Randall made the same left-right switch in his weight, gaining momentary advantage. Cartoons, Tamsin’s head. ‘Do you think since I’m here…?’

‘I don’t think that would be a good idea,’ Pattie said.

*

Word got around pretty quickly that the editor had told him not even to bother working his notice, but to collect his things and go: the last thing this paper needed was someone working there whose heart wasn’t in it.

Randall was clearing his desk when Anderson from the business pages wandered over and leaned his not inconsiderable bulk against the partition between Randall’s desk and Hal Lewis’s, though Hal had, in the time it had taken Anderson to get from one side of the room to the other, made himself scarce. There was another man with him, soberest of sober suits, hair going white at the temples. Anderson did not introduce him but instead lit himself a cigarette and stood for a moment watching, smoking.

‘So,’ he said at last, ‘you’re going to work for John Z.’

‘That is correct.’ Randall pulled open a drawer. Paperclips and thumbtacks. He pushed it shut with his thigh.

‘Going to make your fortune.’

‘All we talked about was making cars.’

‘Cars, of course.’ Anderson let that sit a moment then jerked his thumb. ‘This is Dan Stevens. Dan started in Chrysler when Walter Chrysler himself was still running the show, 1935. He knows the industry better than any man alive.’

Dan Stevens inspected his fingernails during this brief encomium. He looked up now, blinking against the smoke of Anderson’s cigarette. ‘I suppose Mr DeLorean was telling you that Bank of America has already pledged eighteen million dollars.’

‘It came up in the conversation,’ Randall said, ‘yes.’

To be precise it had come up as they walked downstairs to the lobby at the end of lunch (an apple, a banana and three lychees), Randall’s mind already made up.

‘And Johnny Carson, I’m sure… half a million?’

‘That came up too.’ And Sammy Davis Junior, Randall did not say, and Ira Levin, and Roy Clark. Hee Haw!

Anderson smiled, practically licked his lips. ‘And did it also come up that John Z was arrested back when he was at college for selling stuff that wasn’t his to sell?’

Randall couldn’t help it, he froze.

‘Advertising space for the Detroit Yellow Pages. An old scam. Lucky not to do time for it.’

Dan Stevens frowned. His entire demeanour suggested that unlike Anderson he took no pleasure in communicating any of this. ‘The way I hear it his departure from GM wasn’t quite how he has been describing it. The board had his letter of resignation ready and waiting for him to sign when he went in looking for a showdown.’

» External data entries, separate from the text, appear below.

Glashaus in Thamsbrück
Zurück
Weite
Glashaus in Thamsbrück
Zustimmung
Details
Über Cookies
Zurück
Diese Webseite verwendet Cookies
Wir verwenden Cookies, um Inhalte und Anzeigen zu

Anderson took another draw then crushed his cigarette in the ashtray Randall had just that moment emptied. ‘The man is a liability. He loves the limelight too much. Nobody in the industry will touch him any more.’

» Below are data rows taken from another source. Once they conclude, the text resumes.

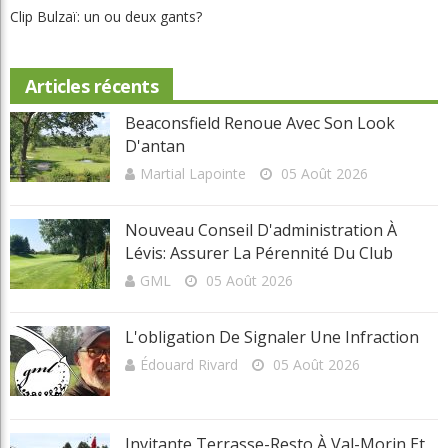
Clip Bulzaï: un ou deux gants?
Articles récents
Beaconsfield Renoue Avec Son Look
D'antan
Martial Lapointe
05 Août 2026
Nouveau Conseil D'administration À
Lévis: Assurer La Pérennité Du Club
GML
05 Août 2026
L'obligation De Signaler Une Infraction
Édouard Rivard
05 Août 2026
Invitante Terrasse-Resto À Val-Morin Et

Randall stared at the last of the smoke drifting up from the butt then he tipped it into the wastebasket and shoved basket and ashtray both into Anderson’s arms.

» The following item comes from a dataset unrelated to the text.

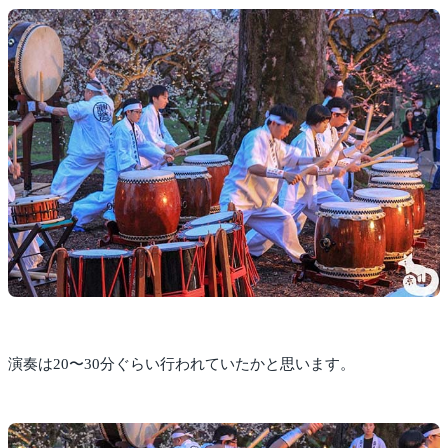
演奏は20〜30分ぐらい行われていたかと思います。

‘Bullshit,’ he said, and with a nod to the other man as he headed for the door, ‘A pleasure meeting you, Mr Stevens.’

*

That was the summer that Liz and Robert bought the orange Morris Marina. Only four years old and less than seventy thousand miles on the clock. They took it a day here and a day there over the July fortnight: Ballywalter, Castlerock, Whitepark Bay, the Ulster American Folk Park, which was as close, Liz had thought, walking around its reconstructed settlers’ cabins, as they were ever likely to get to the real thing. They had talked about a package holiday on the continent — Torremolinos, Benidorm — had gone as far as making an appointment with Joe Walsh Tours in Castle Street the first weekend after Easter, but even at their rates, what with the new car and everything… No, it was just too much of a stretch. Maybe next year, they said, just as they had the year before. Instead, the next year Liz buried her brother, Pete, and felt guilty enough those first few months just breathing in and out, never mind lying sunning herself somewhere on the Costa Brava.